Regulatory T Cells Contribute to HIV-1 Reservoir Persistence in CD4+ T Cells Through Cyclic Adenosine Monophosphate-Dependent Mechanisms in Humanized Mice In Vivo.

机构信息

Lineberger Comprehensive Cancer Center, University of North Carolina-Chapel Hill.
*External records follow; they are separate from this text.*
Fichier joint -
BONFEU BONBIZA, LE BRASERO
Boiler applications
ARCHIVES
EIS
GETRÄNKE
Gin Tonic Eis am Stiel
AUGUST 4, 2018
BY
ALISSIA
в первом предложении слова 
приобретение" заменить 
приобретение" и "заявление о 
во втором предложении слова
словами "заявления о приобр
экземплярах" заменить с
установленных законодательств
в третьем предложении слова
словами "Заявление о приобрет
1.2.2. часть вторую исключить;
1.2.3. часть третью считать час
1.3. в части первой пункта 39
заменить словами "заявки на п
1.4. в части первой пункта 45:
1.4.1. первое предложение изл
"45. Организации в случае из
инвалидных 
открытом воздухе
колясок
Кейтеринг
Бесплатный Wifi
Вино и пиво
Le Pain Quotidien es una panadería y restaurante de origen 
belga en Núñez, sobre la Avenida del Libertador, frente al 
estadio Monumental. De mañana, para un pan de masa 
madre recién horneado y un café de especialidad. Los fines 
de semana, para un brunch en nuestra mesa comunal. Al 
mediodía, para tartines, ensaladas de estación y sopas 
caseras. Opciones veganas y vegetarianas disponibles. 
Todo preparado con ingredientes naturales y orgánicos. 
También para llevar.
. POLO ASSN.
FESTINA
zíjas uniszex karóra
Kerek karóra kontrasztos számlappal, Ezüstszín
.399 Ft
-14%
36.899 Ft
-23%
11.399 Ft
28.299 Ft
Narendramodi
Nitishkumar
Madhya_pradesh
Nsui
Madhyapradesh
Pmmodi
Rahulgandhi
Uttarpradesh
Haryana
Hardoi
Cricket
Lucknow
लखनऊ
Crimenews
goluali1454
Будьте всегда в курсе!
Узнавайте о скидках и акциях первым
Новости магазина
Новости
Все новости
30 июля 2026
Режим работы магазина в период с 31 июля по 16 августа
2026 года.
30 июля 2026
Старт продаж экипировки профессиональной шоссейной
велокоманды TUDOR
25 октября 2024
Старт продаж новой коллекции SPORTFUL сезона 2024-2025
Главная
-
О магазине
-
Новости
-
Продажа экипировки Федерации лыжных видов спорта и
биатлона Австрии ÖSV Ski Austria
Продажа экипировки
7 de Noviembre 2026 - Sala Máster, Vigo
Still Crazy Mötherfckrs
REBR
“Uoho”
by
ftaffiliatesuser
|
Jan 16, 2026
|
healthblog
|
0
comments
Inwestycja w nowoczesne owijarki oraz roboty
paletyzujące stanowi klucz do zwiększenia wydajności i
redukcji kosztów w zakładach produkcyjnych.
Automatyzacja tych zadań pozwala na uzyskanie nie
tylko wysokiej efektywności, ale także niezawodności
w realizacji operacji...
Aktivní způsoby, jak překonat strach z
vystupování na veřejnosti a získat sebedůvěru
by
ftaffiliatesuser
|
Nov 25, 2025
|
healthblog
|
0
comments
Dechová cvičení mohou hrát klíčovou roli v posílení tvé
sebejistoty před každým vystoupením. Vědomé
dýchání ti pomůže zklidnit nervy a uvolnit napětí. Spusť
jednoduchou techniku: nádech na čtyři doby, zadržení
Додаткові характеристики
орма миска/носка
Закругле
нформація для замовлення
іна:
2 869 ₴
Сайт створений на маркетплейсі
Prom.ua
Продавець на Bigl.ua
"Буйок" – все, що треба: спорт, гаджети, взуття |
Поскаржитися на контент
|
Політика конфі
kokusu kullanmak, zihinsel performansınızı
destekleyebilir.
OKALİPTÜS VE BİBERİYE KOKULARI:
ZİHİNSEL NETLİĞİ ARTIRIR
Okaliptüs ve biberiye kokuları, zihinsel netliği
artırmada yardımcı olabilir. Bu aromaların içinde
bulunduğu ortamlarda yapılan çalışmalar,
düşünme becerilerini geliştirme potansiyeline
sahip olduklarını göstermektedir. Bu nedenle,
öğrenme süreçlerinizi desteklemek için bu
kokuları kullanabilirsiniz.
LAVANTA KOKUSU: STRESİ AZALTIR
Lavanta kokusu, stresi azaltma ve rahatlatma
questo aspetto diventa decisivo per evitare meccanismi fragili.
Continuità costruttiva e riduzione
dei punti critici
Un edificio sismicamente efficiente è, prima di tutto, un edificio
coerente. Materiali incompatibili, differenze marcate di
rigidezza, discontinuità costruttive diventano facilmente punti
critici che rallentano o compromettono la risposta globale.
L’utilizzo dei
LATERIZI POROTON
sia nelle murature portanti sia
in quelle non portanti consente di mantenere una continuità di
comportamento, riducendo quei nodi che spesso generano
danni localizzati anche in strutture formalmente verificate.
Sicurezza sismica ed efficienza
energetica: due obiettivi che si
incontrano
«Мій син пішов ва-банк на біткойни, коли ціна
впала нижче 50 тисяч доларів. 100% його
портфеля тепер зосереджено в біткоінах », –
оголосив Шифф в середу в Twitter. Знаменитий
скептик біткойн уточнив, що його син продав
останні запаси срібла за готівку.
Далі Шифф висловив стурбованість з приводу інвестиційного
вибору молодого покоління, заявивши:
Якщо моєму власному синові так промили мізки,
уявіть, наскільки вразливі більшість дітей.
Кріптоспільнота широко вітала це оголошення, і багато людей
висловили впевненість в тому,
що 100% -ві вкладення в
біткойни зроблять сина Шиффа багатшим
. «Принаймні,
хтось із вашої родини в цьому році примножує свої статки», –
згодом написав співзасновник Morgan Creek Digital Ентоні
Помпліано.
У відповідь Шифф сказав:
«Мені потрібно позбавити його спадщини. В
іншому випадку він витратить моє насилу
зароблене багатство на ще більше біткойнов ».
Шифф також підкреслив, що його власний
GlaxoSmithKline, Research Triangle Park, North Carolina.

出版信息

J Infect Dis. 2017 Dec 19;216(12):1579-1591. doi: 10.1093/infdis/jix547.

DOI:10.1093/infdis/jix547
PMID:29045701
原文链接:https://pmc.ncbi.nlm.nih.gov/articles/PMC5853220/
Abstract

BACKGROUND

Regulatory T cells (Tregs) suppress T-cell immune activation and human immunodeficiency virus type 1 (HIV-1) replication, but the role of Tregs in HIV-1 reservoir persistence is poorly defined.

METHODS

Tregs were depleted by denileukin diftitox in humanized mice with chronic HIV-1 infection. Viral replication in lineage cells was determined by p24 expression. Levels of HIV-1 RNA and DNA in human cells, as well as replication-competent-virus-producing cells, were measured to quantified viral replication and reservoirs.

RESULTS

Treg depletion resulted in a blip of HIV-1 replication in T cells but not in myeloid cells. The major activated reservoir cells were memory CD4+ T cells in vivo. Interestingly, the transient activation of viral replication led to HIV-1 reservoir reduction after viremia resuppression, as indicated by the quantity of HIV-1 DNA and replication-competent-virus-producing cells. Furthermore, we demonstrated that Tregs use cyclic adenosine monophosphate (cAMP)-dependent protein kinase A pathway to inhibit HIV-1 activation and replication in resting conventional T cells in vitro.

CONCLUSION

Tregs suppress HIV-1 replication in T cells and contribute to HIV-1 reservoir persistence. cAMP produced in Tregs is involved in their suppression of viral gene activation and expression. Treg depletion combined with combination antiretroviral therapy provides a novel strategy for HIV-1 cure.

摘要

背景

调节性 T 细胞(Tregs)抑制 T 细胞免疫激活和人类免疫缺陷病毒 1(HIV-1)复制,但 Tregs 在 HIV-1 储存库持续存在中的作用尚未明确。

方法

在慢性 HIV-1 感染的人源化小鼠中,用 denileukin diftitox 耗尽 Tregs。通过 p24 表达来确定谱系细胞中的病毒复制。测量人细胞中的 HIV-1 RNA 和 DNA 水平以及复制型病毒产生细胞,以定量病毒复制和储存库。

结果

Treg 耗竭导致 T 细胞中的 HIV-1 复制出现短暂增加,但在髓样细胞中没有。体内主要的激活储存库细胞是记忆性 CD4+T 细胞。有趣的是,病毒复制的短暂激活导致病毒血症再抑制后 HIV-1 储存库减少,这表明 HIV-1 DNA 和复制型病毒产生细胞的数量减少。此外,我们证明 Tregs 在体外通过环磷酸腺苷(cAMP)依赖性蛋白激酶 A 途径抑制静止常规 T 细胞中的 HIV-1 激活和复制。

结论

Tregs 抑制 T 细胞中的 HIV-1 复制,并有助于 HIV-1 储存库的持续存在。Tregs 产生的 cAMP 参与其对病毒基因激活和表达的抑制。Treg 耗竭联合联合抗逆转录病毒疗法为 HIV-1 治愈提供了一种新策略。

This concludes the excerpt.